Fourteen of Canada’s 23 prime ministers—including its current prime minister, Justin Trudeau—are able to trace at least part of their heritage back to Scotland. Scots “dominated the fur trade, the timber trade, banking and railway management.” Scottish immigrants shaped their new nation in many ways: “The Bank of Montreal (1818) and the Canadian Pacific Railway (1881) are also successful businesses that were created by Scottish businessmen. Nearly 50 percent of the nation’s industrial leaders in the 1880s were of recent Scottish origins” (The Canadian Encyclopedia).
The Scottish migrants sailing on the Hector to Pictou, Nova Scotia, lived through trials and suffering for the promises and hope of a better future and improved way of life. Those promises were sadly betrayed, and even the most determined and hardworking human beings cannot truly ensure that their descendants will live in peace and prosperity.
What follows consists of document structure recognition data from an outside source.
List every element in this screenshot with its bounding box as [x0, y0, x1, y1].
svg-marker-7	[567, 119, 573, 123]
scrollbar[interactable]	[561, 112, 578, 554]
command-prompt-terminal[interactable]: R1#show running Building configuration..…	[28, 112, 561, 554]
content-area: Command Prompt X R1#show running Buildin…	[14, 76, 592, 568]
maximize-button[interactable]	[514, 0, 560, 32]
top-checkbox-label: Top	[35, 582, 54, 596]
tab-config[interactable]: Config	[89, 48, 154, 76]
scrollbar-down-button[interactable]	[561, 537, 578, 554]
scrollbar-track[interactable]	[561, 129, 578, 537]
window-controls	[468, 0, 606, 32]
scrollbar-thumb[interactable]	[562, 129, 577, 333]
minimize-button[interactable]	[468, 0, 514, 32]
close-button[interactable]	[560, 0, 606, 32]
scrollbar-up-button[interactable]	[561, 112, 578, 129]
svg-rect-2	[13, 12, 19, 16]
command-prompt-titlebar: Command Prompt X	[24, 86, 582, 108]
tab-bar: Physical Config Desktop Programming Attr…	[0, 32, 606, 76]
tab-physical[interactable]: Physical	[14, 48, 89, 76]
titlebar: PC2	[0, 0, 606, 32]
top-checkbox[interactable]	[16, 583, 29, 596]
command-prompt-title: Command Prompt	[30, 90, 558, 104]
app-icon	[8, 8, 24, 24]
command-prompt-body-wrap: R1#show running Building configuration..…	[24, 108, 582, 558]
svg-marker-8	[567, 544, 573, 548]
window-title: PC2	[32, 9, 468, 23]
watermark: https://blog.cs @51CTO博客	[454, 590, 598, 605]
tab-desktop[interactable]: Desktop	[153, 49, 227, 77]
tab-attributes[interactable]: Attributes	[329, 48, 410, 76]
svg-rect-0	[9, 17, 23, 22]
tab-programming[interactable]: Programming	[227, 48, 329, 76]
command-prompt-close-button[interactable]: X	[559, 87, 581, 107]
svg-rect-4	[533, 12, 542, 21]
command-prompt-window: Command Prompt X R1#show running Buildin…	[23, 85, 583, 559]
But promises of a better future—a just and fair society where all pain and suffering will ultimately cease—are declared in the Bible.
Migrants and the patterns of migration have shaped our world over millennia, but all established settlements, colonies, and countries have one question in common: how best to govern man. Over time and despite all our best efforts to institute fair laws, promote peace, and ensure stability, we are led by fallible and often corruptible men who bring to the “New World” the same faults as the old. Every nation that exists today suffers to various degrees from unrighteous government, and regardless of political efforts to bring about a “New World Order” or any other system of leadership, the only solution to our global struggle will be the return of Jesus Christ. Those who are led by God are waiting for His new world to come, and they have the hope of a future where effective solutions will finally undo the faults of our present day and age. The Apostle Peter lauded this hope when he wrote that “we, according to His promise, look for new heavens and a new earth in which righteousness dwells” (2 Peter 3:13).
Thankfully, the difficulties we experience, along with the trials or persecutions we might face under an unrighteous government, are temporary. The Apostle Paul compared our struggles in life to the hope given to us in God’s word, writing, “I consider that the sufferings of this present time are not worthy to be compared with the glory which shall be revealed in us…. For we were saved in this hope, but hope that is seen is not hope; for why does one still hope for what he sees? But if we hope for what we do not see, we eagerly wait for it with perseverance” (Romans 8:18, 24–25).
There is a hope for the future, and the promises of God are sure. As hope in all else fades, let’s persevere toward the coming government of God, which will forever right the wrongs of today’s world.